Ma promenade quotidienne à travers la souffrance et la richesse de Boston

Ma promenade quotidienne à travers la souffrance et la richesse de Boston

Avant de déménager à Boston, j’avais entendu dire que la ville avait un passé ségrégationniste. Je savais que les Red Sox étaient la dernière équipe à s’intégrer, 12 ans après que Jackie Robinson ait franchi la barrière des couleurs. J’ai entendu dire que les fans criaient raciste insultes à Bill Russell, même s’il a mené les Celtics à 10 championnats. J’ai lu des articles sur les émeutes et les manifestations des années 1970 et 1980 en réponse à la déségrégation des écoles publiques.

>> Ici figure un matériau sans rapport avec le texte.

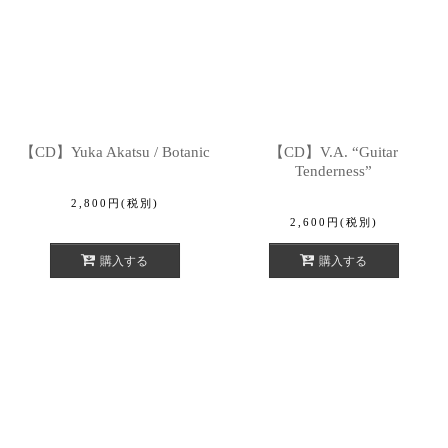
絞り込む
【CD】Yuka Akatsu / Botanic
【CD】V.A. “Guitar
Tenderness”
2,800
円
(税別)
2,600
円
(税別)
購入する
購入する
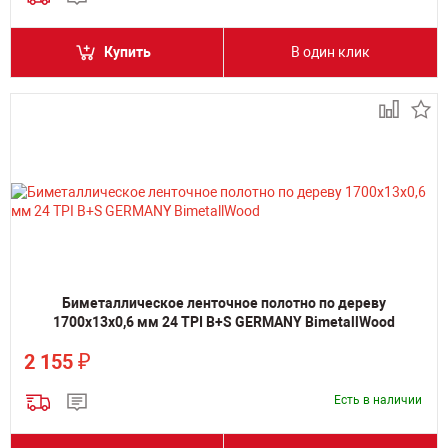
Купить
В один клик
Биметаллическое ленточное полотно по дереву
1700х13х0,6 мм 24 TPI B+S GERMANY BimetallWood
₽
2 155
Есть в наличии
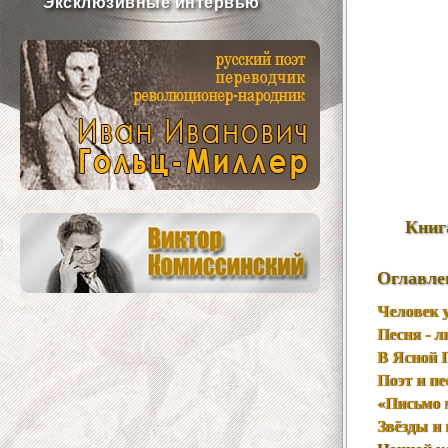
Эксклюзивные интервью
Книг
Оглавле
Человек у
Песня - л
В Ясной 
Поэт и пе
«Письмо 
Звёзды и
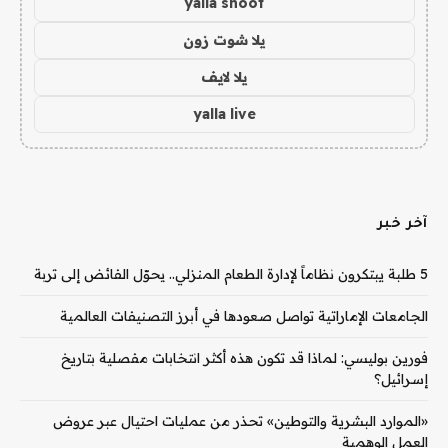
yalla shoot
يلا شوت زون
يلا لايف
yalla live
آخر خبر
5 طلبة يبتكرون نظاماً لإدارة الطعام المنزلي.. يحوّل الفائض إلى تربة
الجامعات الإماراتية تواصل صعودها في أبرز التصنيفات العالمية
فورين بوليسي: لماذا قد تكون هذه أكثر انتخابات مفصلية بتاريخ
إسرائيل؟
«الموارد البشرية والتوطين» تحذر من عمليات احتيال عبر عروض
العمل الوهمية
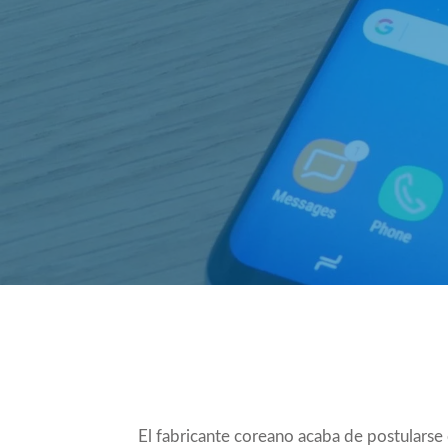
Compartir
El fabricante coreano acaba de postulars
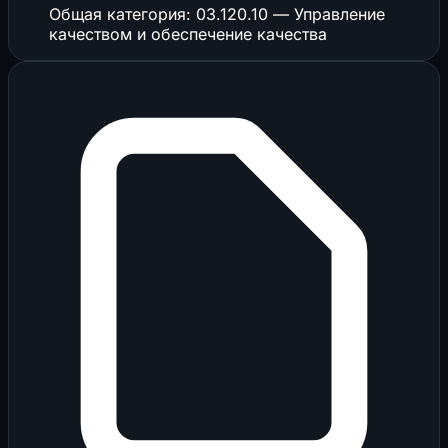
Общая категория: 03.120.10 — Управление
качеством и обеспечение качества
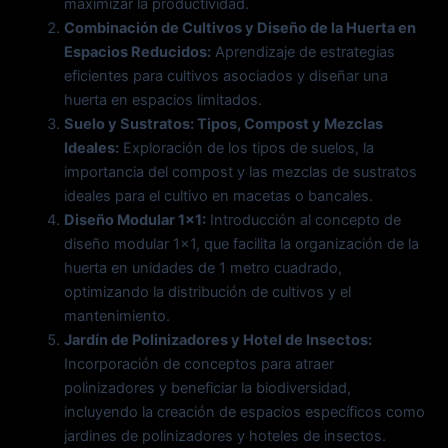
maximizar la productividad.
Combinación de Cultivos y Diseño de la Huerta en
Espacios Reducidos:
Aprendizaje de estrategias
eficientes para cultivos asociados y diseñar una
huerta en espacios limitados.
Suelo y Sustratos: Tipos, Compost y Mezclas
Ideales:
Exploración de los tipos de suelos, la
importancia del compost y las mezclas de sustratos
ideales para el cultivo en macetas o bancales.
Diseño Modular 1×1:
Introducción al concepto de
diseño modular 1×1, que facilita la organización de la
huerta en unidades de 1 metro cuadrado,
optimizando la distribución de cultivos y el
mantenimiento.
Jardín de Polinizadores y Hotel de Insectos:
Incorporación de conceptos para atraer
polinizadores y beneficiar la biodiversidad,
incluyendo la creación de espacios específicos como
jardines de polinizadores y hoteles de insectos.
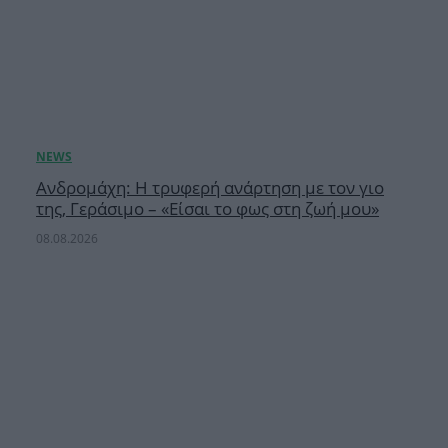
Ανδρομάχη: Η τρυφερή ανάρτηση με τον γιο
της, Γεράσιμο – «Είσαι το φως στη ζωή μου»
08.08.2026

Mais jusqu’à ce que je prenne l’habitude de marcher quotidiennement pour aller au travail entre Chinatown et le Massachusetts General Hospital, je n’avais jamais réalisé à quel point cette ségrégation – la façon dont des quartiers entiers, des districts scolaires et des institutions ont été délibérément découpés en fonction de la race – continue de façonner Boston aujourd’hui, non seulement géographiquement, mais médicalement, mesurés en termes d’inégalités en matière de santé et d’espérance de vie.

J’ai récemment déménagé à New York après avoir vécu cinq ans à Boston. Mais quand je regarde en arrière, ma marche, à peine 2 500 pas, était un microcosme de l’histoire de Boston, pour le meilleur et pour le pire. Je suis passé devant Boston Common et Beacon Hill, des monuments historiques, le Freedom Trail et le site historique national afro-américain de Boston et j’ai atterri dans l’une des institutions les plus prestigieuses de la ville. J’ai également croisé d’innombrables personnes souffrant d’itinérance et de toxicomanie. Qu’est-ce qui explique le patchwork de richesses et de souffrances, les quartiers si différents ?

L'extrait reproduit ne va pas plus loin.